In this exercise, print only the lines of the records below from the one with "Output each element" through the one with "y0 x1 y1</box>.", inclusive. Pictures are not part of the copy.

- _Page layout parsing data_:
= = = = =
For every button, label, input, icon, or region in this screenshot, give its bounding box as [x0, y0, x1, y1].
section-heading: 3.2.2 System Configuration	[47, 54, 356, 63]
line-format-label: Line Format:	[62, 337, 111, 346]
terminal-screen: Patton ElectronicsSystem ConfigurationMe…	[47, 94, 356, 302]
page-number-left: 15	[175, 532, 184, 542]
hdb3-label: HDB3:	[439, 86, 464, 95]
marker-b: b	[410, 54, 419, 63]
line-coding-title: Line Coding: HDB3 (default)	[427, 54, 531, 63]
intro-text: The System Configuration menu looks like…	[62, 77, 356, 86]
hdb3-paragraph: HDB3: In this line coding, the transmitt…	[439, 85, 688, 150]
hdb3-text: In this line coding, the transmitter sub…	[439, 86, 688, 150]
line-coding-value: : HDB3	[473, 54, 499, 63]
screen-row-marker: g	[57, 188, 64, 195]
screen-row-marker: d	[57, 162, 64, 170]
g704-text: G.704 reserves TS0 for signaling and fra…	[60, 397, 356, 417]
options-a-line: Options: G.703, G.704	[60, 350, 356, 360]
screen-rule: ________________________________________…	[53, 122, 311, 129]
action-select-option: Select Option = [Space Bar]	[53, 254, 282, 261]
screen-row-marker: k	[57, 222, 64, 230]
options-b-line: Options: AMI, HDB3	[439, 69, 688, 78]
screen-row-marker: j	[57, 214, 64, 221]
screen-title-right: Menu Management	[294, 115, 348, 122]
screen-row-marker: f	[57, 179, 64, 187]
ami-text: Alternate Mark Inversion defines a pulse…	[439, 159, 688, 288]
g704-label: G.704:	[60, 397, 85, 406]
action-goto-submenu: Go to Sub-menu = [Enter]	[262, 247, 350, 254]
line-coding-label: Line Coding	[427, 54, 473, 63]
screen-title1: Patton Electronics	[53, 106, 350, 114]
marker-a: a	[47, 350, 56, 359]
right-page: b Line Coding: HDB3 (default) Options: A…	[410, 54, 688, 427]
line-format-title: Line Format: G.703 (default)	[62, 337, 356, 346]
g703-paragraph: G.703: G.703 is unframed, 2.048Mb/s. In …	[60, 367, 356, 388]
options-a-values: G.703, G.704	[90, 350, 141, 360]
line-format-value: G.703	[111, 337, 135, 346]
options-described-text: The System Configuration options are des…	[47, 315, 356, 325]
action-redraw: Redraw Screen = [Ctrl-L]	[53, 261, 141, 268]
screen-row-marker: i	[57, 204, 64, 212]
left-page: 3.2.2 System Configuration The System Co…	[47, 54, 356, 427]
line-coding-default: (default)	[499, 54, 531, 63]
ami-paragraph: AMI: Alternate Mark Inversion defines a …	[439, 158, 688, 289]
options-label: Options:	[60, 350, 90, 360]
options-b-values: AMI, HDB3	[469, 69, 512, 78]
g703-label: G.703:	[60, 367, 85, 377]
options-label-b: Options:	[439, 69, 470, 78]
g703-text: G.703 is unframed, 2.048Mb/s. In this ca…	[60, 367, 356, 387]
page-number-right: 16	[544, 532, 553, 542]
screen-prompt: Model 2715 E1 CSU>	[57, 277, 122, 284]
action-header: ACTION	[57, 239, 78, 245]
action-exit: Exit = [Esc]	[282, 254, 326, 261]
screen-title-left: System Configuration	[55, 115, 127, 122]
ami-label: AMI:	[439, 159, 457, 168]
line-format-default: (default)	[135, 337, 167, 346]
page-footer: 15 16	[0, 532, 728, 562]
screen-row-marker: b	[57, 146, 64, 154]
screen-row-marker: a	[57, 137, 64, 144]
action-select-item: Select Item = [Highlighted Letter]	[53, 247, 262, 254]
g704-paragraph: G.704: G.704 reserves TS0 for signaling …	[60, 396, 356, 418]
= = = = =
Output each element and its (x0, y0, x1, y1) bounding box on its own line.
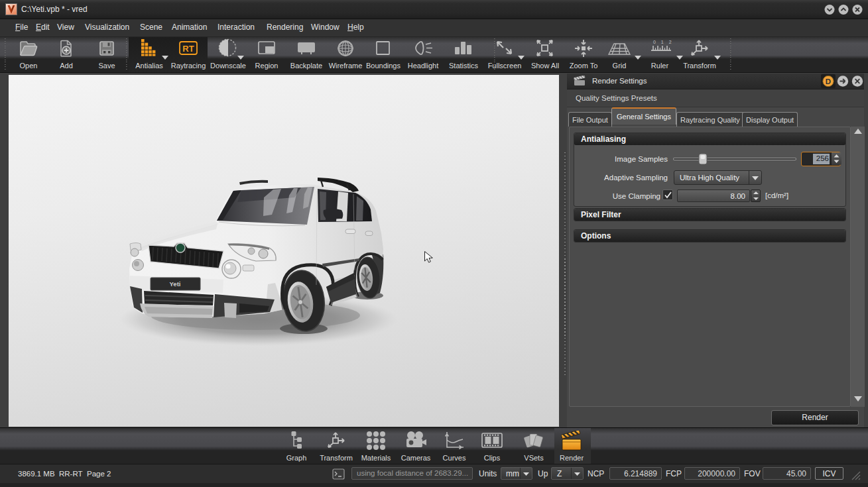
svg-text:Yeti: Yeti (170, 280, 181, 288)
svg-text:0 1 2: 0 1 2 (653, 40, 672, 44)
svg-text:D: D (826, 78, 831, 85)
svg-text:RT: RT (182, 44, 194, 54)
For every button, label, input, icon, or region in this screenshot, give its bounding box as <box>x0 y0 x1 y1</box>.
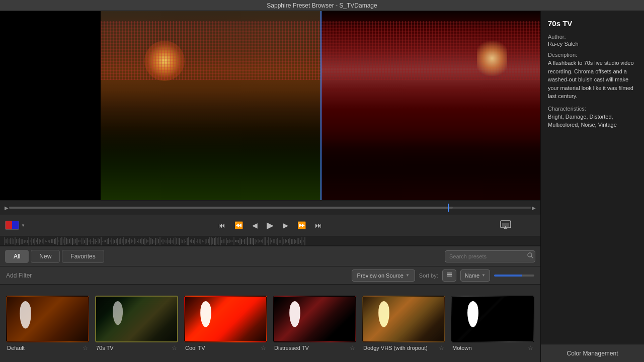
= = = = =
- _ANSWER SECTION_:
Output each element and its (x0, y0, x1, y1) bounding box on its own line.
svg-text:Yeti: Yeti (170, 280, 181, 288)
svg-text:0 1 2: 0 1 2 (653, 40, 672, 44)
svg-text:D: D (826, 78, 831, 85)
svg-text:RT: RT (182, 44, 194, 54)
For every button, label, input, icon, or region in this screenshot, give its bounding box as <box>x0 y0 x1 y1</box>.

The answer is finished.